**DATASET RECORDS**
┄┄┄┄┄┄┄┄┄┄┄┄┄┄┄┄┄┄┄┄

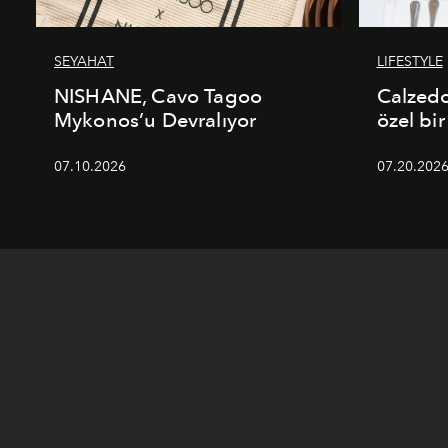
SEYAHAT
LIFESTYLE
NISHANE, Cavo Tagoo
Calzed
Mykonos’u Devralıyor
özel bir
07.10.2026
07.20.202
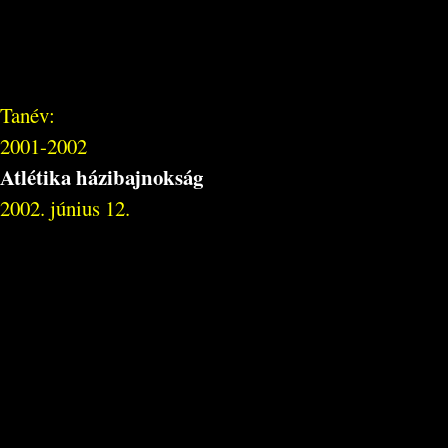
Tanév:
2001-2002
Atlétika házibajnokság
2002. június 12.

┄┄┄┄┄┄┄┄┄┄┄┄┄┄┄┄┄┄┄┄

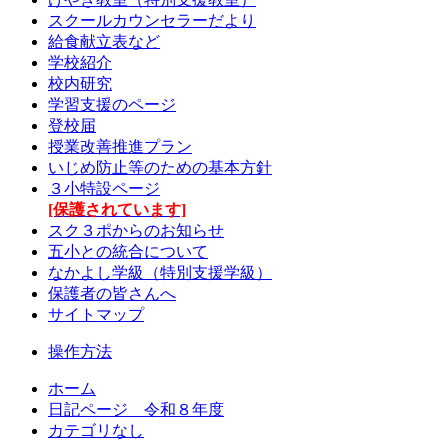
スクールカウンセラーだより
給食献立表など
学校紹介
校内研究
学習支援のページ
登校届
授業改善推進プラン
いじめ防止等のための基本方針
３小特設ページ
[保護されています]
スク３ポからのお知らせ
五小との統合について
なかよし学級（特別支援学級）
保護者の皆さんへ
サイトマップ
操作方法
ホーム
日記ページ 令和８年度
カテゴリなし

┄┄┄┄┄┄┄┄┄┄┄┄┄┄┄┄┄┄┄┄

**WHAT TO WORK ON**
Copy exactly the part of the material above that opens with the line containing "Mykonos’u Devralıyor" and closes with the line containing "2002. június 12.", ends included. Drop the images.

**WRITTEN SOLUTION**
Mykonos’u Devralıyor
özel bir
07.10.2026
07.20.202
Tanév:
2001-2002
Atlétika házibajnokság
2002. június 12.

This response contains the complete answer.